## Exercise details:
Below are records; reproduce exactly the lines from the one that has "Mask right lung" through the one that has "Here is an image.", ends included, and nothing more.

## Data to use:
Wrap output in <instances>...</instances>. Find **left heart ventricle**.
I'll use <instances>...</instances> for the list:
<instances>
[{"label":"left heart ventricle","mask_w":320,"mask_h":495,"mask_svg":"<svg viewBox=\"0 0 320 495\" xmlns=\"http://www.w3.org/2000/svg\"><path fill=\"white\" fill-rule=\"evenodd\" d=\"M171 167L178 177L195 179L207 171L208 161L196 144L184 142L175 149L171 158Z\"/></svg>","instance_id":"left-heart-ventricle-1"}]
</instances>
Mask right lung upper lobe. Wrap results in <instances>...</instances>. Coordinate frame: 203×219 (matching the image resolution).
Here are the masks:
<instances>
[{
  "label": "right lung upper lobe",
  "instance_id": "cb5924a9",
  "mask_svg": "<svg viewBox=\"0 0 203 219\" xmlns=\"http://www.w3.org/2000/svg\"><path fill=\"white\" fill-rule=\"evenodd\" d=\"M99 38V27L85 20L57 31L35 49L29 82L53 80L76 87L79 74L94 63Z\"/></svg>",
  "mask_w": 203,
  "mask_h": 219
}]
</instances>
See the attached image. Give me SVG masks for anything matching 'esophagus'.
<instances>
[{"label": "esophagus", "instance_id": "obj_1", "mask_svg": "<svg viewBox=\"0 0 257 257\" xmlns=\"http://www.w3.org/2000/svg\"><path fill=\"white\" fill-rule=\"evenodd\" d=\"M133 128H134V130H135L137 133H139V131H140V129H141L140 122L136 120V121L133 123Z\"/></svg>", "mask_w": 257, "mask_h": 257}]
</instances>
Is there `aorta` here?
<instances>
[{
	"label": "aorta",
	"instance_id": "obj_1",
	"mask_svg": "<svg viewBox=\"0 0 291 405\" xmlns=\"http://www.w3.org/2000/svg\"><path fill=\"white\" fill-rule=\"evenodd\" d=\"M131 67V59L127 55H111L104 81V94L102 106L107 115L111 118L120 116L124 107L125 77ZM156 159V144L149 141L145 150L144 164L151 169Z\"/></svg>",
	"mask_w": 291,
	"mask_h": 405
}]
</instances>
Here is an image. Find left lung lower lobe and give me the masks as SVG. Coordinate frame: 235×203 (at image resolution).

* * *

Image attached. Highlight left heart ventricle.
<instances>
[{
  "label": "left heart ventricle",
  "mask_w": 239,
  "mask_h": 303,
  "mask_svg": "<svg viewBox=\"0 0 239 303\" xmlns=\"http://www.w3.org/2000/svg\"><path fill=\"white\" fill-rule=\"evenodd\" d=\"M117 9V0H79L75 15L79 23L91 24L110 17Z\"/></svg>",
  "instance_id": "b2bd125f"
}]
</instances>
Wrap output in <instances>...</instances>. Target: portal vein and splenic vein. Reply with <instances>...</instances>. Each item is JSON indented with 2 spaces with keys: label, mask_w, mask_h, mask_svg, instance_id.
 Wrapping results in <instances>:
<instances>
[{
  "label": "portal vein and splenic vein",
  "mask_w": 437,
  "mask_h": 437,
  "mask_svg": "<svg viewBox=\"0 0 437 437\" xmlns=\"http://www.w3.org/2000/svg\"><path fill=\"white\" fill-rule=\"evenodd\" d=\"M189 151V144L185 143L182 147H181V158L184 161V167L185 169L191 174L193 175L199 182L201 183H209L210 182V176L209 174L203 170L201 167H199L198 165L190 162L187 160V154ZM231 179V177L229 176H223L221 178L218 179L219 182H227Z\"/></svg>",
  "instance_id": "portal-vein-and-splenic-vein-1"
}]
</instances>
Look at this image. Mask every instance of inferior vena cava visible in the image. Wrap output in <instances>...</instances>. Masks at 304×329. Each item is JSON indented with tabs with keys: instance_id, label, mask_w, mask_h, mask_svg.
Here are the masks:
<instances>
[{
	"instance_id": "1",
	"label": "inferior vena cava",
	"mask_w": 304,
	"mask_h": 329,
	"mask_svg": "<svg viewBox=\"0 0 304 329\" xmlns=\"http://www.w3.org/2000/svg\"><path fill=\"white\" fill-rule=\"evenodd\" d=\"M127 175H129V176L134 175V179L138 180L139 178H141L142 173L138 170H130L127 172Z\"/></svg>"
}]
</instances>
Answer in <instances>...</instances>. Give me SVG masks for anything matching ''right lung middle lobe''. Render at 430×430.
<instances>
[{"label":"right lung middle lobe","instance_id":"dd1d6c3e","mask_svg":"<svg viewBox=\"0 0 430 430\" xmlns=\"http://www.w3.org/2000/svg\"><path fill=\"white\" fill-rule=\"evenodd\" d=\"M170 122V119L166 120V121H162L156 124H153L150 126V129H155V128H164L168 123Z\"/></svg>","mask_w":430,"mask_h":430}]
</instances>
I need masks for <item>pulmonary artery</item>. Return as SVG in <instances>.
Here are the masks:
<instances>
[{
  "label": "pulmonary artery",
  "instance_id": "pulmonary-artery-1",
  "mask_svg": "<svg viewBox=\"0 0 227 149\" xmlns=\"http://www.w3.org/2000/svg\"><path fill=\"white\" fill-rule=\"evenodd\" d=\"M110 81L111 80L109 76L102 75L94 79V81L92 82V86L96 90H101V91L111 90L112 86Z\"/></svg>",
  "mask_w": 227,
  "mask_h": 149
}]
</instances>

## Response area:
Mask right lung upper lobe. Wrap results in <instances>...</instances>. Coordinate frame: 203×219 (matching the image resolution).
Here are the masks:
<instances>
[{
  "label": "right lung upper lobe",
  "instance_id": "cb5924a9",
  "mask_svg": "<svg viewBox=\"0 0 203 219\" xmlns=\"http://www.w3.org/2000/svg\"><path fill=\"white\" fill-rule=\"evenodd\" d=\"M99 38V27L85 20L57 31L35 49L29 82L53 80L76 87L79 74L94 63Z\"/></svg>",
  "mask_w": 203,
  "mask_h": 219
}]
</instances>
See the attached image. Give me SVG masks for anything matching 'esophagus'.
<instances>
[{"label": "esophagus", "instance_id": "obj_1", "mask_svg": "<svg viewBox=\"0 0 257 257\" xmlns=\"http://www.w3.org/2000/svg\"><path fill=\"white\" fill-rule=\"evenodd\" d=\"M133 128H134V130H135L137 133H139V131H140V129H141L140 122L136 120V121L133 123Z\"/></svg>", "mask_w": 257, "mask_h": 257}]
</instances>
Is there `aorta` here?
<instances>
[{
	"label": "aorta",
	"instance_id": "obj_1",
	"mask_svg": "<svg viewBox=\"0 0 291 405\" xmlns=\"http://www.w3.org/2000/svg\"><path fill=\"white\" fill-rule=\"evenodd\" d=\"M131 67V59L127 55H111L104 81V94L102 106L107 115L111 118L120 116L124 107L125 77ZM156 159V144L149 141L145 150L144 164L151 169Z\"/></svg>",
	"mask_w": 291,
	"mask_h": 405
}]
</instances>
Here is an image. Find left lung lower lobe and give me the masks as SVG. Coordinate frame: 235×203 (at image resolution).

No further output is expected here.